PROBLEM REQUIREMENTS: Exactly as written, print out each entry in the data, with no pictures.

EXTRACTED DATA:
= = =
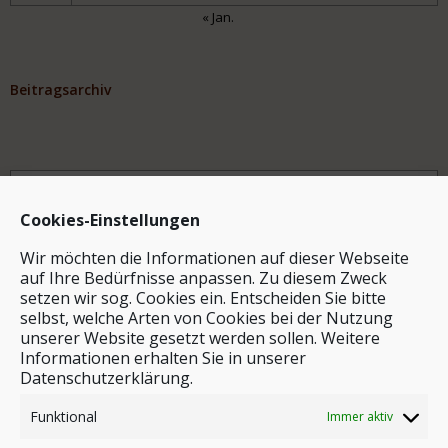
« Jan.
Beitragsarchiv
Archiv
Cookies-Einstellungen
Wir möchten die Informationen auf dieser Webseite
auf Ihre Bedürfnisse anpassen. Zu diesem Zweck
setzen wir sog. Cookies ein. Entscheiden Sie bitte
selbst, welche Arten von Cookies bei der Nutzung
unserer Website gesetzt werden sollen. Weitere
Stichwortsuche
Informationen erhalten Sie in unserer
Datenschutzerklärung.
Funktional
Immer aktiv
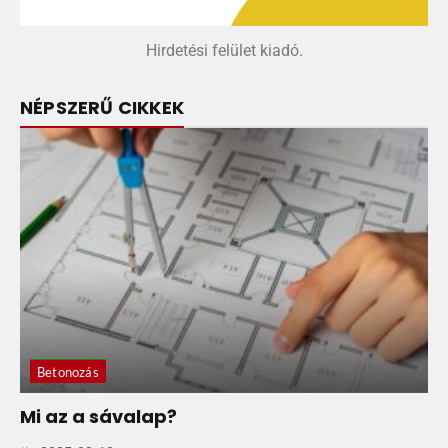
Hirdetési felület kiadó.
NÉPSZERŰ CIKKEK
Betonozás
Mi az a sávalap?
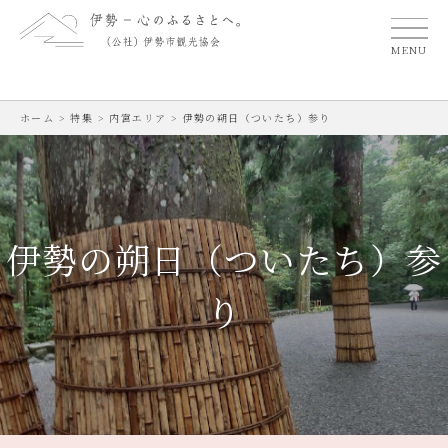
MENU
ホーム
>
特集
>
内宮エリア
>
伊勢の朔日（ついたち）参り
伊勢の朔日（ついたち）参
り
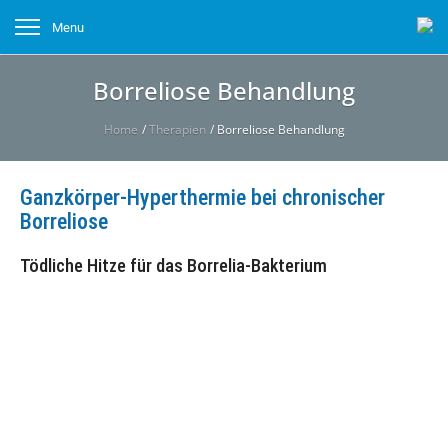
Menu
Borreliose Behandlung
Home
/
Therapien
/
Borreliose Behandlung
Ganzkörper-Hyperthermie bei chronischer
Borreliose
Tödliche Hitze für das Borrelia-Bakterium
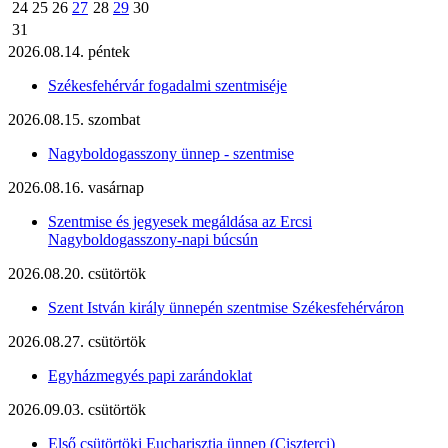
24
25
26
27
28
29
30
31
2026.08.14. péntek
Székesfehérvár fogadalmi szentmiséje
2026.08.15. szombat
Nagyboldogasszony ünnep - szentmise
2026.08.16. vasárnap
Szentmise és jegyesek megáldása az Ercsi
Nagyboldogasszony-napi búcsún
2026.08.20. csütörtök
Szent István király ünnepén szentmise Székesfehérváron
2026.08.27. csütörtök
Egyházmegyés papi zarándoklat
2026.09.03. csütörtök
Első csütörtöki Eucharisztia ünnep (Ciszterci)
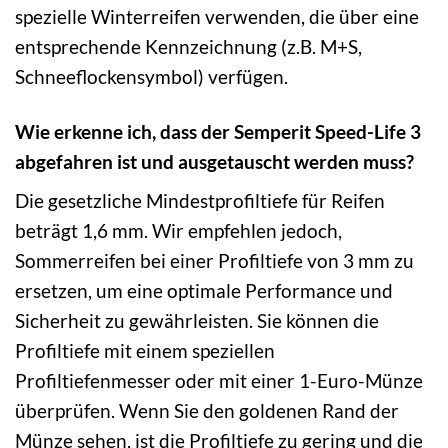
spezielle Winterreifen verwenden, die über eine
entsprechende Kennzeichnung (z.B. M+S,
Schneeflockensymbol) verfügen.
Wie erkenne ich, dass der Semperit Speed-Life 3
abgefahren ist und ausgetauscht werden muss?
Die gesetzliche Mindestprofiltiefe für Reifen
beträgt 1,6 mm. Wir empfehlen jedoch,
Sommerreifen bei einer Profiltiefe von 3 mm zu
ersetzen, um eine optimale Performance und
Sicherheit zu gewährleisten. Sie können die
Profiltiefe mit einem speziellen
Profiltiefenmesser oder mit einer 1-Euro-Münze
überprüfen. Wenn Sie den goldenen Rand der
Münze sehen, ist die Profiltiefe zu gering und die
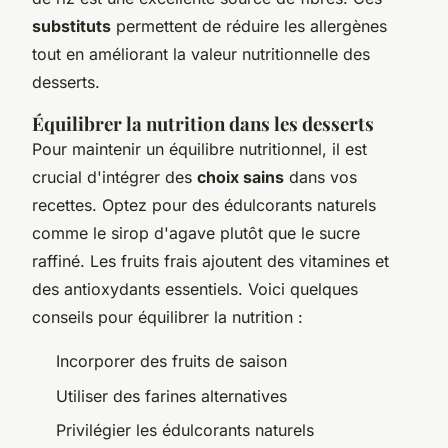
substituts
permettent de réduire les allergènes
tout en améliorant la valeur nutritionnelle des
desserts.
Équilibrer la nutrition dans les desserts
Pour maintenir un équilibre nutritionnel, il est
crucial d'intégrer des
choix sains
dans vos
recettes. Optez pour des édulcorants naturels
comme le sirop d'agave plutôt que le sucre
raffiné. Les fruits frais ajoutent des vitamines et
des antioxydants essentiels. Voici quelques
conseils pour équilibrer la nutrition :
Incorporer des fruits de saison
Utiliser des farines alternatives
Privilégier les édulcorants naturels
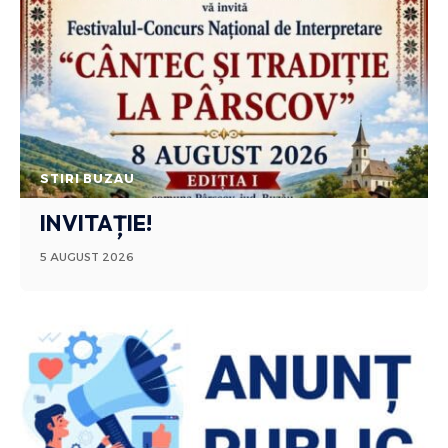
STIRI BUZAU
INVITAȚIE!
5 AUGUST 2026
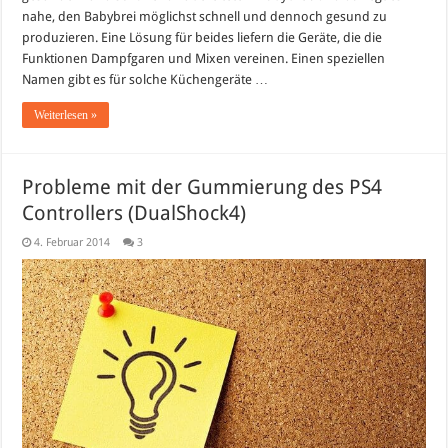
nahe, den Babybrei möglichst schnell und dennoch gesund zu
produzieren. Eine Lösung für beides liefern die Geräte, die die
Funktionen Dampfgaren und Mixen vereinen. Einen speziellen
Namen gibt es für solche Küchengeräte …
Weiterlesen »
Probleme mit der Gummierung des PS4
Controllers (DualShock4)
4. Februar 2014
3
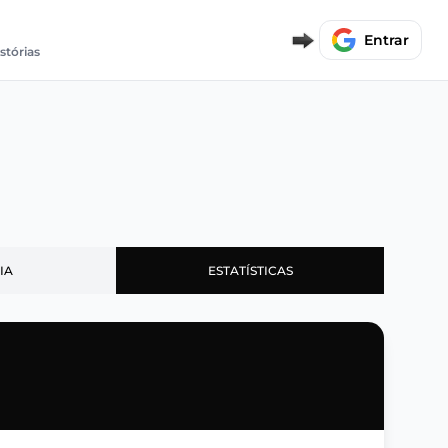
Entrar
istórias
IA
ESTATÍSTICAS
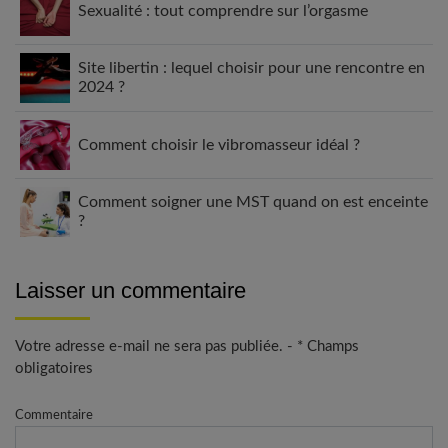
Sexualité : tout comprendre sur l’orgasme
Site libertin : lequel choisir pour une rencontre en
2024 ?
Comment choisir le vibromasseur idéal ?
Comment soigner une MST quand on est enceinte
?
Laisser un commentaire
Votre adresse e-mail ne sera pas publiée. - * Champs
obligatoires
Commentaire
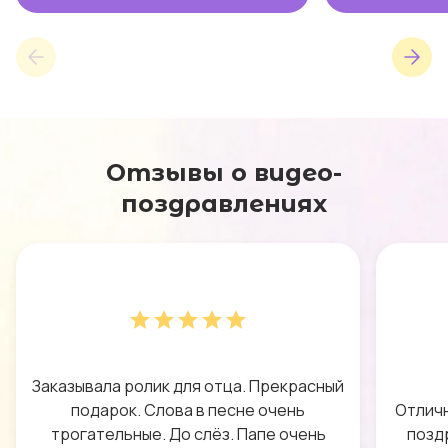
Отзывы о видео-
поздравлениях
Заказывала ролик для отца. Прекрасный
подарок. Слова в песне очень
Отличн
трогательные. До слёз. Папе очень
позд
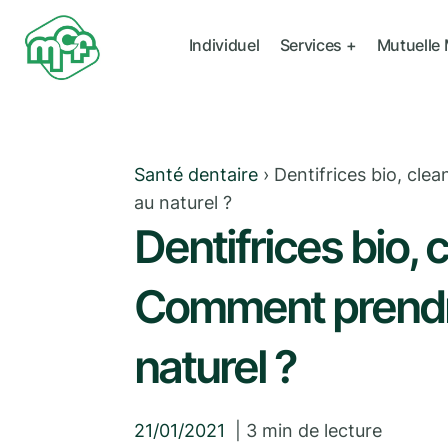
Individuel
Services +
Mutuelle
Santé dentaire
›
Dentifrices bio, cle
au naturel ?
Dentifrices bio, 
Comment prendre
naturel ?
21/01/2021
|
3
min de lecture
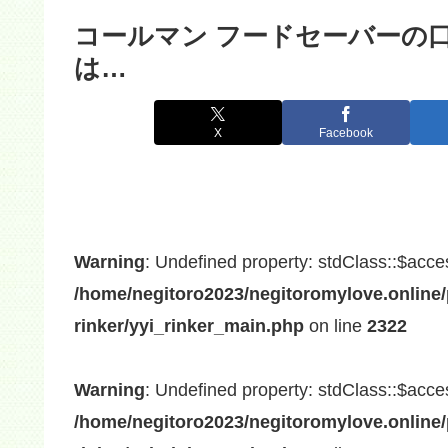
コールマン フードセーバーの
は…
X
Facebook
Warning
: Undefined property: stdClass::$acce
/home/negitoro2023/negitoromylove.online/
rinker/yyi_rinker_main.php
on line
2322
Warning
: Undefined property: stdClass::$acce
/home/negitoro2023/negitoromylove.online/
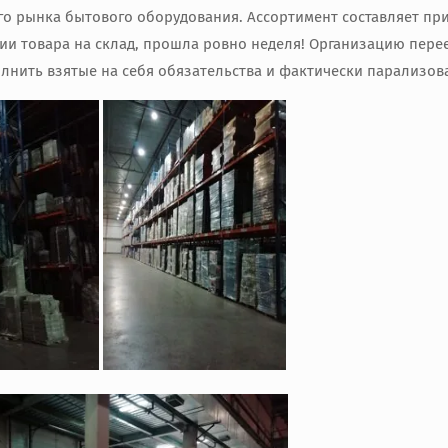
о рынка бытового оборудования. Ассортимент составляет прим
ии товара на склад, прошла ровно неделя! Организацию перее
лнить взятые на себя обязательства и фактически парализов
= = =
RESULT FOR THIS TASK:
« Jan.
Beitragsarchiv
Archiv
Cookies-Einstellungen
Wir möchten die Informationen auf dieser Webseite
auf Ihre Bedürfnisse anpassen. Zu diesem Zweck
setzen wir sog. Cookies ein. Entscheiden Sie bitte
selbst, welche Arten von Cookies bei der Nutzung
unserer Website gesetzt werden sollen. Weitere
Stichwortsuche
Informationen erhalten Sie in unserer
Datenschutzerklärung.
Funktional
Immer aktiv
Hirdetési felület kiadó.
NÉPSZERŰ CIKKEK
Betonozás
Mi az a sávalap?
MENU
ホーム
>
特集
>
内宮エリア
>
伊勢の朔日（ついたち）参り
伊勢の朔日（ついたち）参
り
Menu
Borreliose Behandlung
Home
/
Therapien
/
Borreliose Behandlung
Ganzkörper-Hyperthermie bei chronischer
Borreliose
Tödliche Hitze für das Borrelia-Bakterium
24
25
26
27
28
29
30
31
2026.08.14. péntek
Székesfehérvár fogadalmi szentmiséje
2026.08.15. szombat
Nagyboldogasszony ünnep - szentmise
2026.08.16. vasárnap
Szentmise és jegyesek megáldása az Ercsi
Nagyboldogasszony-napi búcsún
2026.08.20. csütörtök
Szent István király ünnepén szentmise Székesfehérváron
2026.08.27. csütörtök
Egyházmegyés papi zarándoklat
2026.09.03. csütörtök
Első csütörtöki Eucharisztia ünnep (Ciszterci)
spezielle Winterreifen verwenden, die über eine
entsprechende Kennzeichnung (z.B. M+S,
Schneeflockensymbol) verfügen.
Wie erkenne ich, dass der Semperit Speed-Life 3
abgefahren ist und ausgetauscht werden muss?
Die gesetzliche Mindestprofiltiefe für Reifen
beträgt 1,6 mm. Wir empfehlen jedoch,
Sommerreifen bei einer Profiltiefe von 3 mm zu
ersetzen, um eine optimale Performance und
Sicherheit zu gewährleisten. Sie können die
Profiltiefe mit einem speziellen
Profiltiefenmesser oder mit einer 1-Euro-Münze
überprüfen. Wenn Sie den goldenen Rand der
Münze sehen, ist die Profiltiefe zu gering und die
substituts
permettent de réduire les allergènes
tout en améliorant la valeur nutritionnelle des
desserts.
Équilibrer la nutrition dans les desserts
Pour maintenir un équilibre nutritionnel, il est
crucial d'intégrer des
choix sains
dans vos
recettes. Optez pour des édulcorants naturels
comme le sirop d'agave plutôt que le sucre
raffiné. Les fruits frais ajoutent des vitamines et
des antioxydants essentiels. Voici quelques
conseils pour équilibrer la nutrition :
Incorporer des fruits de saison
Utiliser des farines alternatives
Privilégier les édulcorants naturels
STIRI BUZAU
INVITAȚIE!
5 AUGUST 2026
nahe, den Babybrei möglichst schnell und dennoch gesund zu
produzieren. Eine Lösung für beides liefern die Geräte, die die
Funktionen Dampfgaren und Mixen vereinen. Einen speziellen
Namen gibt es für solche Küchengeräte …
Weiterlesen »
Probleme mit der Gummierung des PS4
Controllers (DualShock4)
4. Februar 2014
3
Entrar
istórias
IA
ESTATÍSTICAS
Sexualité : tout comprendre sur l’orgasme
Site libertin : lequel choisir pour une rencontre en
2024 ?
Comment choisir le vibromasseur idéal ?
Comment soigner une MST quand on est enceinte
?
Laisser un commentaire
Votre adresse e-mail ne sera pas publiée. - * Champs
obligatoires
Commentaire
Отзывы о видео-
поздравлениях
Заказывала ролик для отца. Прекрасный
подарок. Слова в песне очень
Отличн
трогательные. До слёз. Папе очень
позд
Individuel
Services +
Mutuelle
Santé dentaire
›
Dentifrices bio, cle
au naturel ?
Dentifrices bio, 
Comment prendre
naturel ?
21/01/2021
|
3
min de lecture
コールマン フードセーバーの
は…
X
Facebook
Warning
: Undefined property: stdClass::$acce
/home/negitoro2023/negitoromylove.online/
rinker/yyi_rinker_main.php
on line
2322
Warning
: Undefined property: stdClass::$acce
/home/negitoro2023/negitoromylove.online/
о рынка бытового оборудования. Ассортимент составляет прим
ии товара на склад, прошла ровно неделя! Организацию перее
лнить взятые на себя обязательства и фактически парализов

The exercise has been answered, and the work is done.